And so you're implementing solutions that have maybe negative impact in other areas of your business. I think that they just truly need to have an understanding of the full package. And then when I say the historical view, it's like what has come to the table that maybe you guys did not implement? And why? Because sometimes these consultants spin their wheels trying to give you suggestions from an employer perspective, but the employer is very risk adverse. And so you put so much work and effort into coming up with these solutions and then you're cherry-picking the solution that's going to have the least member disruption or member noise. Ultimately you're not going to get to the mitigation items that you had basically identified at the beginning. And then we complain as employers, right, why we're not meeting those savings, because we cherry-picked and then we started to modify and then we started to put barriers with some of these implementations, marketing material, communications, because we don't want that member noise or that member disruption. So we're counterintuitive to some of these suggestions.
[16:00] Justin Venneri: Interesting. So you're looking for a partner that understands and pays attention to the past and the plan experience and can offer helpful solutions that make sense to you essentially.
[16:10] Susana Villegas Spillman: Yes, essentially. And you know, and I think more and more employers are leveraging them from a vendor management perspective. They're going to ask more of them, really have their knees deep in some of these relationships and some of these implementations. So I think the consultant role is essentially going to be changing because HR departments are getting leaner. Right. They're leveraging more AI, but they're also going to leverage those partners that they bring in, if they're consultants or brokers, to do more.

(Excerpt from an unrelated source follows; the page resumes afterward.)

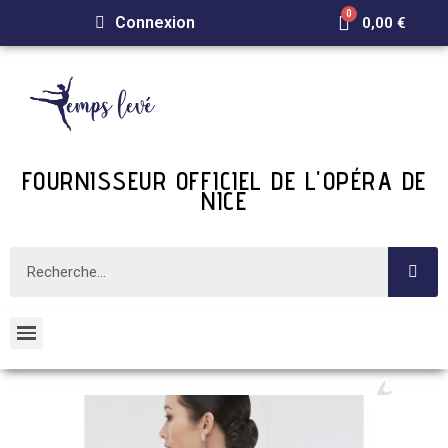
Connexion
0,00 €
FOURNISSEUR OFFICIEL DE L'OPÉRA DE
NICE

[16:36] Justin Venneri: We've actually heard that recently that the role is changing and it's getting a lot more complicated.
[16:40] Susana Villegas Spillman: I think some more and more of them are going to sit within that benefit space in the employer area and really be that additional arm to them.
[16:48] Justin Venneri: And I have to ask the RFP process that the benefits broker consultant usually helps with. What reasons did or didn't you go out to bid for certain components of your plan year in and year out? And then I have a follow up for you.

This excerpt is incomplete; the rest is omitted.